This repository contains a sample application to show how TAP services can be connected. The following figure shows the flow for a data ingestion example using Apache Kafka.
- An external device/system pushes data through a WebSockets (WS) application hosted in TAP. Let's call this application ws2kafka.
- ws2kafka pushes recieved data into Kafka. The Kafka topic is chosen based on the WS URL to which the connection is made, so calls look like:
wss://ws2kafka.some_domain.com/topic1
. For this to work, Kafka must be configured to automatically create topics. ws2kafka is horizontally scalable, so you can have multiple instances. - kafka2hdfs is an application that is started with a predefined list of Kafka topics that it should track. For each topic, it ensures that a corresponding file exists and appends newly added data to it. (Since it is not safe to do multiple concurrent appends to a single HDFS file, you should avoid having multiple instances listening on the same topic.)

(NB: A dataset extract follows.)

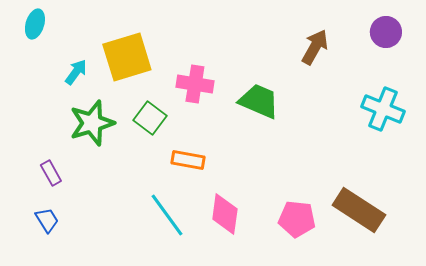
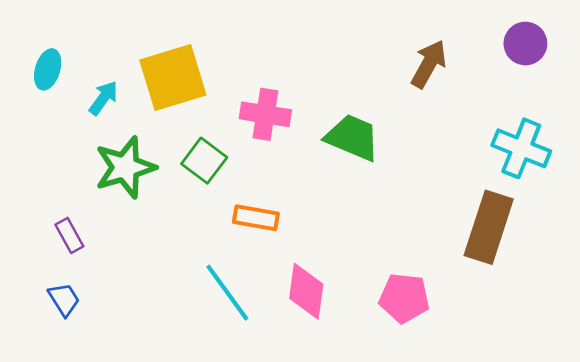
cyan ellipse: (35, 24) -> (48, 69), moved
brown rectangle: (359, 210) -> (489, 227), moved, turned 75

Instructions on how to deploy each application are included in that app's folder, with additional details. There is a small utility script create_service_instances.sh
that creates service instances. For instructions on creating instances using the TAP console, go here
The provided ws2kafka application is very simple and does not provide authorization. If you need something more advanced, or you just feel adventurous, you may consider using Gateway, but note that it enforces some Kafka messages format.
A handy feature of this pipeline is that you can replace one part of it with your own. The common part is Kafka and its topics.